> _ASSIGNED TASK_:
Look for the string "untuk" in the data below, and copy each line that holds it.
─── RECORD SET ───
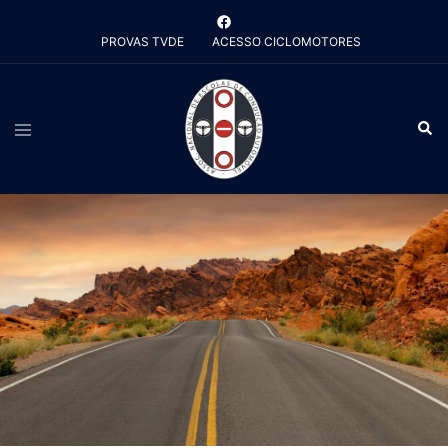
Saltar
para
PROVAS TVDE
ACESSO CICLOMOTORES
o
conteúdo
Alternar
Pesq
menu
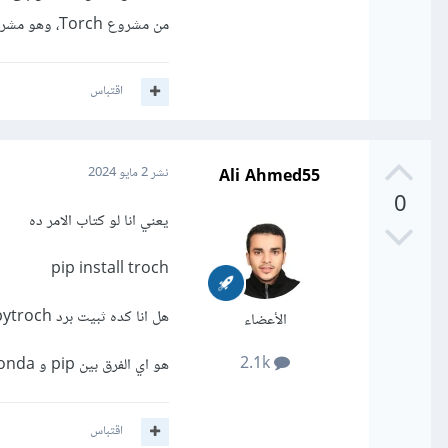
من مشروع Torch، وهو مشروع آخر للتعلم العميق ولكن باستخدام Lua بدلا من Python.
اقتباس
Ali Ahmed55
نشر
2 مايو 2024
0
يعني انا لو كتاب الامر ده
pip install troch
هل انا كده ثبيت برد pytroch
الأعضاء
2.1k
هو اي الفرق بين pip و conda
اقتباس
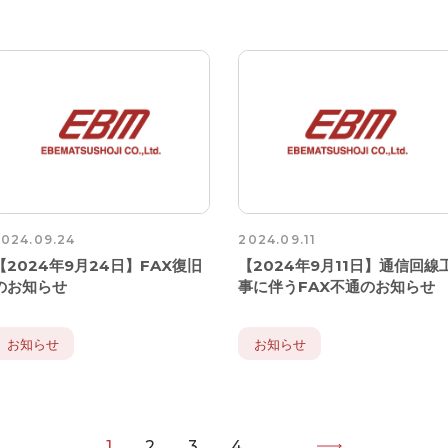
024.09.24
2024.09.11
【2024年9月24日】FAX復旧
【2024年9月11日】通信回線
のお知らせ
事に伴うFAX不通のお知らせ
お知らせ
お知らせ
1
2
3
4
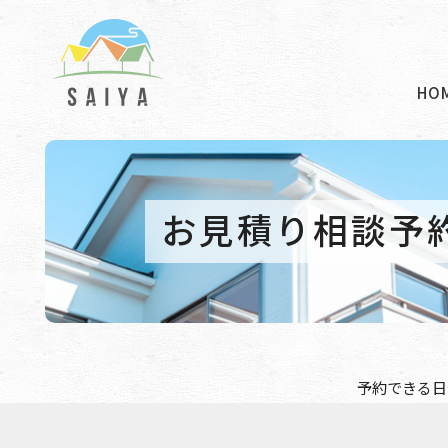
HO
お見積り相談予
予約できる日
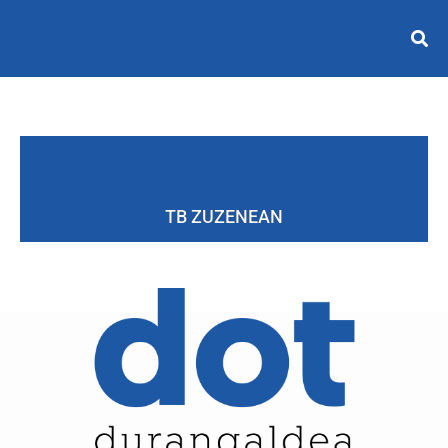
TB ZUZENEAN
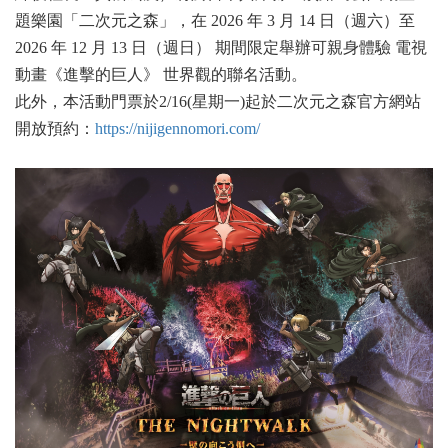
題樂園「二次元之森」，在 2026 年 3 月 14 日（週六）至
2026 年 12 月 13 日（週日） 期間限定舉辦可親身體驗 電視
動畫《進擊的巨人》 世界觀的聯名活動。
此外，本活動門票於2/16(星期一)起於二次元之森官方網站
開放預約：
https://nijigennomori.com/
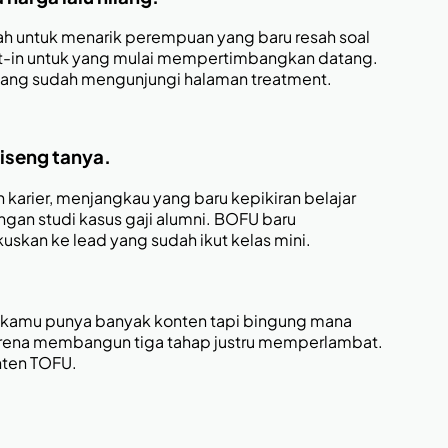
mah untuk menarik perempuan yang baru resah soal
 opt-in untuk yang mulai mempertimbangkan datang.
ke yang sudah mengunjungi halaman treatment.
 iseng tanya.
 karier, menjangkau yang baru kepikiran belajar
ngan studi kasus gaji alumni. BOFU baru
kuskan ke lead yang sudah ikut kelas mini.
 kamu punya banyak konten tapi bingung mana
, karena membangun tiga tahap justru memperlambat.
onten TOFU.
───
> _ANSWER SPACE_:
mah untuk menarik perempuan yang baru resah soal
 opt-in untuk yang mulai mempertimbangkan datang.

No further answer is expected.